Member of the African Union (AU) Economic, Social and Cultural Council (ECOSOCC) standing committee, Olugbenga Adeleye, has encouraged every Nigerian to be involved in efforts aimed at developing science and technology in the country.

Mr Adeleye, who was recently inaugurated as Head, Human Resources, Science and Technology Cluster Committee of ECOSOCC Nigeria, was speaking against the backdrop of challenges tied to science and technology in Africa’s most populous nation.

Some researchers have identified lack of skilled manpower, insufficient budgetary allocations, and political instability as some of the factors hindering the growth of science and technology in Nigeria.

In an exclusive interview with Development Diaries, Mr Adeleye said that Africa must restrategise to overcome these challenges.

‘The challenges have been there all along. African Union also recognises these issues and realises that there is a need for everybody to be on board’, he said.

‘African Union ECOSOCC is not just for NGO practitioners alone; it cuts across every sector – IT professionals, businessmen and women, artisans, young people – from all works of life.

‘They [African Union] envisage that, look, we are lagging behind and there is a need for all our people to get involved’.

He further said, ‘To solve these challenges, there is a kind of education that we need to give to ourselves.
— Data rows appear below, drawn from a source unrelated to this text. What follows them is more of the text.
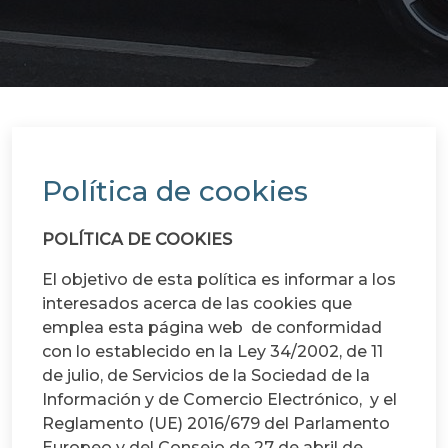
Política de cookies
POLÍTICA DE COOKIES
El objetivo de esta política es informar a los
interesados acerca de las cookies que
emplea esta página web de conformidad
con lo establecido en la Ley 34/2002, de 11
de julio, de Servicios de la Sociedad de la
Información y de Comercio Electrónico, y el
Reglamento (UE) 2016/679 del Parlamento
Europeo y del Consejo de 27 de abril de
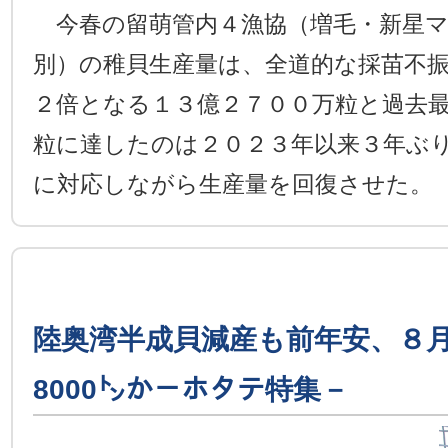
今春の留萌管内４漁協（増毛・新星マ
別）の稚貝生産量は、全道的な採苗不振
２倍となる１３億２７００万粒と過去
粒に達したのは２０２３年以来３年ぶ
に対応しながら生産量を回復させた。
陸奥湾半成貝減産も前年安、８
8000㌧か－ホタテ特集－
‘What is it that we want to do? How do we achieve it? What visions do we have? African Union has a prosperous vision for all. If we understand all of these, definitely it will help us to know what to do.

‘We have to look at the environment, we have to look at the structure, we have to expose our people’.

The ECOSOCC is an advisory body of the AU whose purpose is to give civil society organisations (CSOs) a platform to contribute their input in the AU institutions and decision-making processes, in various projects and programmes.

As leader of the science and technology cluster committee in Nigeria, what should CSOs and other stakeholders in the country expect?

‘I am going to adopt a multi-stakeholder approach in all that we do. I promise to forge strong partnership with all the civil society – even those in diaspora – organised labour, private sector, the professional groups, to come up with strategic plan on how to bring prosperity to the people’, he said.

Established in July 2004, ECOSOCC is made up of CSOs from a wide range of sectors, including labour, business and professional groups, service providers and policy think tanks.